Closed dominiklohmann closed 8 months ago
It makes sense for continuous exports to operate at the partition level. I would like to better understand the delineation to similar feature that doesn't involve storage of data at the node at all, similar to publish
and subscribe
. These operators merely emit a stream of record batches, and I think this is a valuable abstraction to have at the node level. It might even be easier to implement, as it could be exactly reusing the operators for a publishing to a single node channel and subscribing to a node. However, there is semantic overlap with import
and export
since they convey "ingest into a node" and "start from persisted data at a node".
Any thoughts on this?
I agree this would be nice to have, but we need to carefully consider this with the additional implementation effort in mind. The default active partition timeout is just 30 seconds, so the gain here is relatively small.

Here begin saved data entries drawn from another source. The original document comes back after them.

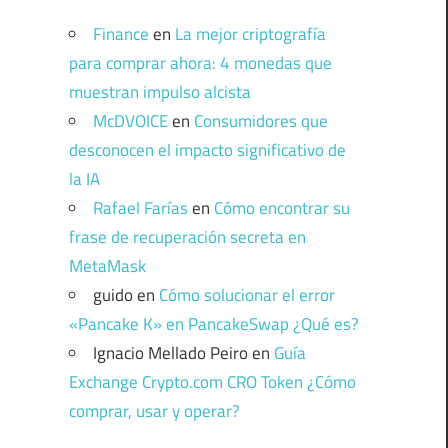
Finance
en
La mejor criptografía
para comprar ahora: 4 monedas que
muestran impulso alcista
McDVOICE
en
Consumidores que
desconocen el impacto significativo de
la IA
Rafael Farías
en
Cómo encontrar su
frase de recuperación secreta en
MetaMask
guido
en
Cómo solucionar el error
«Pancake K» en PancakeSwap ¿Qué es?
Ignacio Mellado Peiro
en
Guía
Exchange Crypto.com CRO Token ¿Cómo
comprar, usar y operar?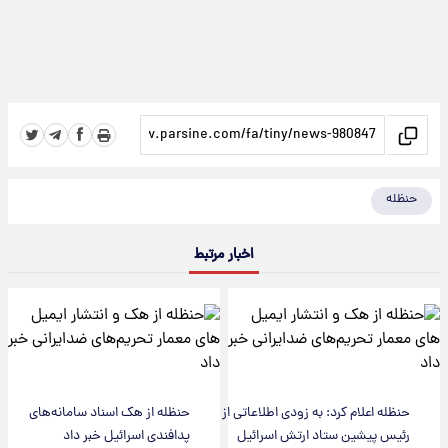
حنظله
اخبار مرتبط
حنظله اعلام کرد: به زودی اطلاعاتی از
حنظله از هک اسناد سامانه‌های
رئیس پیشین ستاد ارتش اسرائیل
پدافندی اسرائیل خبر داد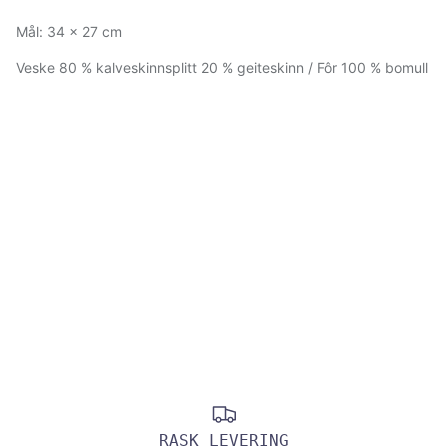
Mål: 34 x 27 cm
Veske 80 % kalveskinnsplitt 20 % geiteskinn / Fôr 100 % bomull
RASK LEVERING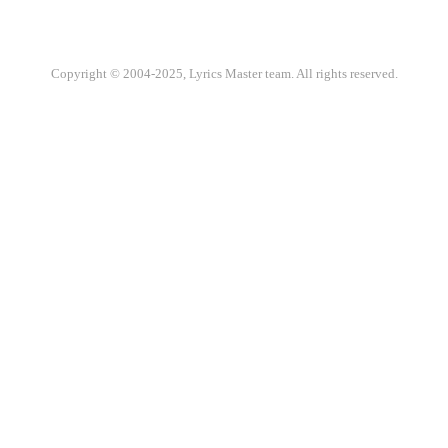
Copyright © 2004-2025, Lyrics Master team. All rights reserved.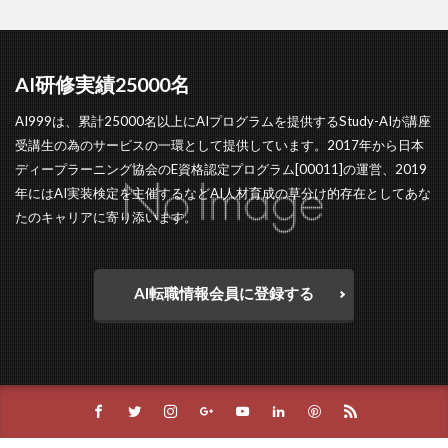
AI研修実績25000名
AI999は、累計25000名以上にAIプログラムを提供するStudy-AIが講座
受講生の為のサービスの一環として提供しています。2017年から日本
ディープラーニング協会のE資格認定プログラム[00011]の運営、2019
年にはAI実装検定を主催するなどAI人材育成の草分け的存在としてあな
たのキャリアに寄り添います。
AI転職情報会員に登録する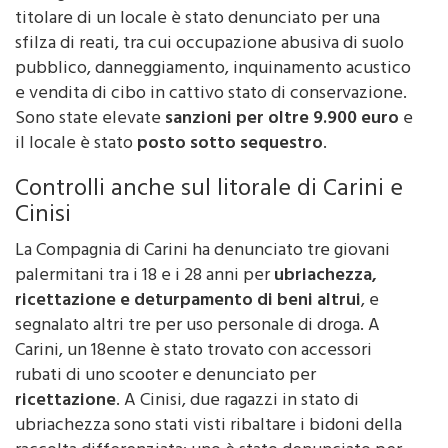
titolare di un locale è stato denunciato per una
sfilza di reati, tra cui occupazione abusiva di suolo
pubblico, danneggiamento, inquinamento acustico
e vendita di cibo in cattivo stato di conservazione.
Sono state elevate
sanzioni per oltre 9.900 euro
e
il locale è stato
posto sotto sequestro
.
Controlli anche sul litorale di Carini e
Cinisi
La Compagnia di Carini ha denunciato tre giovani
palermitani tra i 18 e i 28 anni per
ubriachezza,
ricettazione e deturpamento di beni altrui
, e
segnalato altri tre per uso personale di droga. A
Carini, un 18enne è stato trovato con accessori
rubati di uno scooter e denunciato per
ricettazione
. A Cinisi, due ragazzi in stato di
ubriachezza sono stati visti ribaltare i bidoni della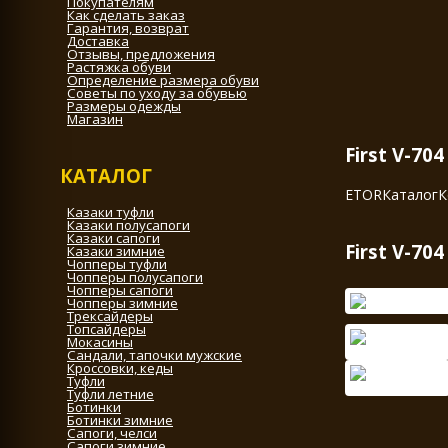
Покупателям
Как сделать заказ
Гарантия, возврат
Доставка
Отзывы, предложения
Растяжка обуви
Определение размера обуви
Советы по уходу за обувью
Размеры одежды
Магазин
First V-70
КАТАЛОГ
ETOR
Каталог
К
Казаки туфли
Казаки полусапоги
Казаки сапоги
First V-70
Казаки зимние
Чопперы туфли
Чопперы полусапоги
Чопперы сапоги
Чопперы зимние
Трексайдеры
Топсайдеры
Мокасины
Сандали, тапочки мужские
Кроссовки, кеды
Туфли
Туфли летние
Ботинки
Ботинки зимние
Сапоги, челси
Сапоги зимние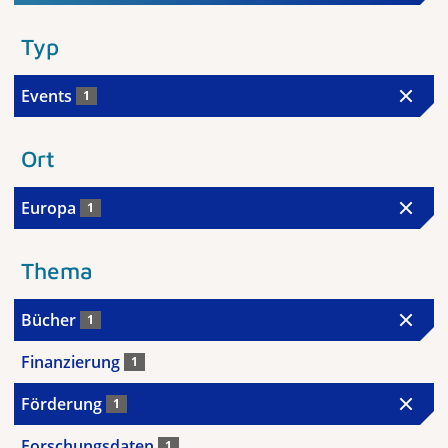
Typ
Events
1
Ort
Europa
1
Thema
Bücher
1
Finanzierung
1
Förderung
1
Forschungsdaten
1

Iff we decide to not implement a direct channel between the export and the import
operators for newly ingested data, then we need to carefully make sure that we do not introduce a gap in the stream of events. That is, any yet unpersisted event that already left the import
operator must be also be forwarded to the export
operator directly. With the current implementation of the two operators this is not easily possible.
Preparing a demo today I noticed that this low-effort item would've really helped with the demo setup. It's the easiest way to demonstrate node-local storage and working with it effectively.
The
export
operator currently only supports querying historical events. We want to implement an option for the operator that makes it also load partitions that were newly added to the catalog.